Starting with the case of the $L^d$ norm as asked in the question, where $d$ is also the dimension of the Euclidean space, consider the following. For any $x_0\in\Omega$ and real numbers $r_0,A > 0$, define $f\colon\Omega\to\mathbb R$ by $$ f(x) = \begin{cases} 0,&{\rm if\ }r\ge r_0,\\ 1,&{\rm if\ }r\le e^{-A}r_0,\\ A^{-1}\log(r_0/r)&{\rm if\ }e^{-A}r_0 < r < r_0 \end{cases} $$ where $r=\lVert x-x_0\rVert_2$. The norm $\lVert f\rVert_{L^d}$ is bounded by $cr_0$ for constant $c$, so can be made small by taking $r_0$ to be small. Also, $\nabla f$ is of magnitude $1/(Ar)$ for $e^{-A}r_0 < r < r_0$. So (for some other constant $c$), \begin{align} \lVert\nabla f\rVert_{L^d}^d&=c\int_{e^{-A}r_0}^{r_0}(Ar)^{-d}\,(r^{d-1}dr)\\ &=cA^{-d}\left[\log r\right]_{e^{-A}r_0}^{r_0}=cA^{-(d-1)} \end{align} So, by taking $A$ large and $r_0$ small, we can make $\lVert f\rVert_{L^d}$ and $\lVert\nabla f\rVert_{L^d}$ as small as we like, with $f(x_0)=1$. By taking linear combinations of such functions (with $x_0$ replaced by the $x_i$ in the question, $C(f)$ can be made arbitrarily small.
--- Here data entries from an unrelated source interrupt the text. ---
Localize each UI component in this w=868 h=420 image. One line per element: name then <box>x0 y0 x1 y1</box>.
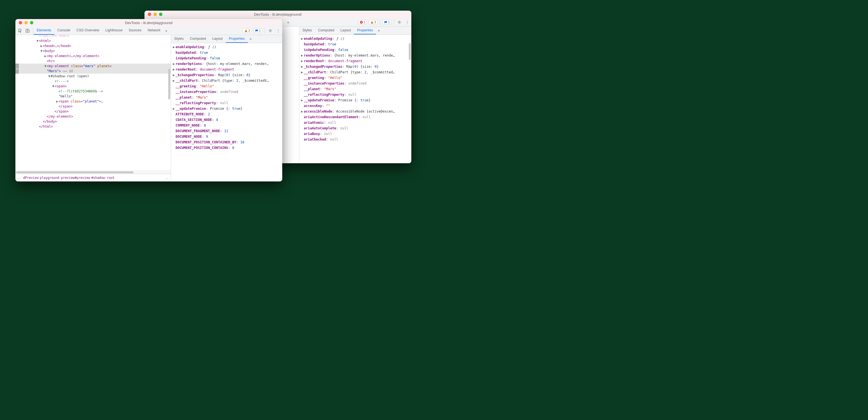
property-row[interactable]: ▶renderRoot: document-fragment <box>299 58 411 64</box>
dom-node[interactable]: ▼#shadow-root (open) <box>16 73 171 79</box>
dom-node[interactable]: </span> <box>16 104 171 109</box>
more-tabs-icon[interactable]: » <box>285 18 291 26</box>
settings-icon[interactable] <box>267 27 273 34</box>
tab-elements[interactable]: Elements <box>34 27 54 35</box>
dom-node[interactable]: ▶<head>…</head> <box>16 43 171 49</box>
minimize-icon[interactable] <box>24 21 28 24</box>
dom-node[interactable]: <!--?lit$927534869$--> <box>16 89 171 94</box>
property-row[interactable]: DOCUMENT_FRAGMENT_NODE: 11 <box>171 128 282 134</box>
dom-node[interactable]: </my-element> <box>16 114 171 119</box>
scrollbar-thumb[interactable] <box>409 43 411 60</box>
close-icon[interactable] <box>19 21 22 24</box>
close-icon[interactable] <box>148 12 151 16</box>
tab-lighthouse[interactable]: Lighthouse <box>102 27 125 35</box>
dom-node[interactable]: ▼<span> <box>16 84 171 89</box>
property-row[interactable]: ariaAtomic: null <box>299 120 411 125</box>
more-tabs-icon[interactable]: » <box>163 27 169 35</box>
dom-node[interactable]: "Hello" <box>16 94 171 99</box>
property-row[interactable]: ▶renderRoot: document-fragment <box>171 67 282 72</box>
dom-node[interactable]: </body> <box>16 119 171 124</box>
dom-node[interactable]: <!----> <box>16 79 171 84</box>
property-row[interactable]: __instanceProperties: undefined <box>299 81 411 86</box>
property-row[interactable]: __reflectingProperty: null <box>171 100 282 106</box>
device-icon[interactable] <box>24 27 31 34</box>
property-row[interactable]: ▶__childPart: ChildPart {type: 2, _$comm… <box>171 78 282 84</box>
more-tabs-icon[interactable]: » <box>248 35 253 43</box>
property-row[interactable]: __instanceProperties: undefined <box>171 89 282 95</box>
property-row[interactable]: ATTRIBUTE_NODE: 2 <box>171 112 282 117</box>
property-row[interactable]: __greeting: "Hello" <box>299 75 411 81</box>
tab-css-overview[interactable]: CSS Overview <box>73 27 102 35</box>
property-row[interactable]: DOCUMENT_POSITION_CONTAINED_BY: 16 <box>171 140 282 145</box>
property-row[interactable]: __reflectingProperty: null <box>299 92 411 97</box>
sidebar-tab-properties[interactable]: Properties <box>226 35 248 43</box>
breadcrumb-overflow-icon[interactable]: … <box>17 176 22 179</box>
property-row[interactable]: ▶_$changedProperties: Map(0) {size: 0} <box>299 64 411 69</box>
property-row[interactable]: ▶__childPart: ChildPart {type: 2, _$comm… <box>299 69 411 75</box>
property-row[interactable]: DOCUMENT_NODE: 9 <box>171 134 282 140</box>
property-row[interactable]: ▶_$changedProperties: Map(0) {size: 0} <box>171 72 282 78</box>
minimize-icon[interactable] <box>153 12 157 16</box>
property-row[interactable]: __planet: "Mars" <box>171 95 282 100</box>
more-tabs-icon[interactable]: » <box>376 27 381 34</box>
settings-icon[interactable] <box>396 19 402 25</box>
property-row[interactable]: DOCUMENT_POSITION_CONTAINS: 8 <box>171 145 282 151</box>
breadcrumb-item[interactable]: playground-preview#preview <box>40 176 90 180</box>
property-row[interactable]: ▶renderOptions: {host: my-element.mars, … <box>171 61 282 67</box>
scrollbar-thumb[interactable] <box>168 69 170 99</box>
breadcrumb-item[interactable]: dPreview <box>23 176 39 180</box>
breadcrumb-item[interactable]: #shadow-root <box>91 176 115 180</box>
sidebar-tab-properties[interactable]: Properties <box>354 27 376 34</box>
dom-node[interactable]: ▼<body> <box>16 49 171 54</box>
tab-console[interactable]: Console <box>54 27 73 35</box>
messages-badge[interactable]: 1 <box>253 28 262 33</box>
property-row[interactable]: ariaBusy: null <box>299 131 411 137</box>
dom-node[interactable]: <hr> <box>16 59 171 64</box>
property-row[interactable]: ariaChecked: null <box>299 137 411 142</box>
error-badge[interactable]: 1 <box>358 20 367 24</box>
horizontal-scrollbar[interactable] <box>16 171 171 174</box>
zoom-icon[interactable] <box>30 21 33 24</box>
property-row[interactable]: hasUpdated: true <box>171 50 282 55</box>
dom-node[interactable]: ▶<span class="planet">… <box>16 99 171 104</box>
dom-node[interactable]: ▶<my-element>…</my-element> <box>16 54 171 59</box>
property-row[interactable]: ▶enableUpdating: ƒ () <box>171 44 282 50</box>
sidebar-tab-styles[interactable]: Styles <box>171 35 187 43</box>
sidebar-tab-layout[interactable]: Layout <box>337 27 354 34</box>
sidebar-tab-styles[interactable]: Styles <box>299 27 315 34</box>
messages-badge[interactable]: 1 <box>382 20 392 24</box>
property-row[interactable]: hasUpdated: true <box>299 41 411 47</box>
properties-list[interactable]: ▶enableUpdating: ƒ ()hasUpdated: trueisU… <box>299 35 411 163</box>
kebab-icon[interactable]: ⋮ <box>275 27 281 34</box>
tab-sources[interactable]: Sources <box>125 27 145 35</box>
sidebar-tab-computed[interactable]: Computed <box>187 35 209 43</box>
property-row[interactable]: COMMENT_NODE: 8 <box>171 123 282 128</box>
property-row[interactable]: __greeting: "Hello" <box>171 84 282 89</box>
tab-network[interactable]: Network <box>145 27 163 35</box>
property-row[interactable]: CDATA_SECTION_NODE: 4 <box>171 117 282 123</box>
dom-node[interactable]: <!DOCTYPE html> <box>16 35 171 38</box>
property-row[interactable]: __planet: "Mars" <box>299 86 411 92</box>
property-row[interactable]: ariaActiveDescendantElement: null <box>299 114 411 120</box>
dom-node[interactable]: ▼<html> <box>16 38 171 43</box>
warning-badge[interactable]: 3 <box>369 20 378 24</box>
property-row[interactable]: ▶renderOptions: {host: my-element.mars, … <box>299 53 411 58</box>
dom-node[interactable]: </span> <box>16 109 171 114</box>
property-row[interactable]: accessKey: "" <box>299 103 411 109</box>
zoom-icon[interactable] <box>159 12 162 16</box>
selected-node[interactable]: ⋯ ▼<my-element class="mars" planet= "Mar… <box>16 64 171 73</box>
sidebar-tab-computed[interactable]: Computed <box>315 27 337 34</box>
kebab-icon[interactable]: ⋮ <box>404 19 410 25</box>
property-row[interactable]: ▶enableUpdating: ƒ () <box>299 36 411 41</box>
property-row[interactable]: isUpdatePending: false <box>171 55 282 61</box>
inspect-icon[interactable] <box>17 27 23 34</box>
sidebar-tab-layout[interactable]: Layout <box>209 35 226 43</box>
dom-tree[interactable]: <!DOCTYPE html> ▼<html> ▶<head>…</head> … <box>16 35 171 171</box>
dom-node[interactable]: </html> <box>16 124 171 129</box>
warning-badge[interactable]: 3 <box>243 28 252 33</box>
property-row[interactable]: ariaAutoComplete: null <box>299 125 411 131</box>
properties-list[interactable]: ▶enableUpdating: ƒ ()hasUpdated: trueisU… <box>171 43 282 182</box>
property-row[interactable]: ▶__updatePromise: Promise {: true} <box>171 106 282 112</box>
property-row[interactable]: isUpdatePending: false <box>299 47 411 53</box>
property-row[interactable]: ▶accessibleNode: AccessibleNode {activeD… <box>299 109 411 114</box>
Clearly, the limit $C(f)=0$ is not obtained by a continuous function.

Instead, consider using the following for $C(f)$, $$ C(f)=a\left(\sum_{i=1}^N\lvert f(x_i)-d_i\rvert^p\right)^{1/p}+b\lVert f\rVert_{L^p}+c\lVert\nabla f\rVert_{L^p} \tag1 $$ for any positive constants $a,b,c$ and $p > d$. The Sobolev embedding theorem and Morrey's inequality bounds the $C^{0,\alpha}$-norm of $f$ by a positive multiple of $C(f)$, with $\alpha=1-\frac dp$. This guarantees that the limit of any sequence of continuous $f_n\colon\Omega\to\mathbb R$ with $C(f_n)$ bounded is, at the very least, $\alpha$-Hölder continuous. Any sequence $f_n$ with $C(f_n)$ converging to $\inf\{C(f)\colon \int f=0\}$ satisfies $$ a\left(\sum_{i=1}^N\lvert f_n(x_i)-f(x_i)\rvert^p\right)^{1/p}+b\lVert f_n-f\rVert_{L^p}+c\lVert\nabla(f_n-f)\rVert_{L^p}\to0 \tag2 $$ where $f\colon\Omega\to\mathbb R$ is the unique continuous function minimising $C(f)$. The convergence of $f_n$ and the existence and uniqueness of the limit $f$ follows from uniform convexity of the $L^p$ norm for $1 < p < \infty$.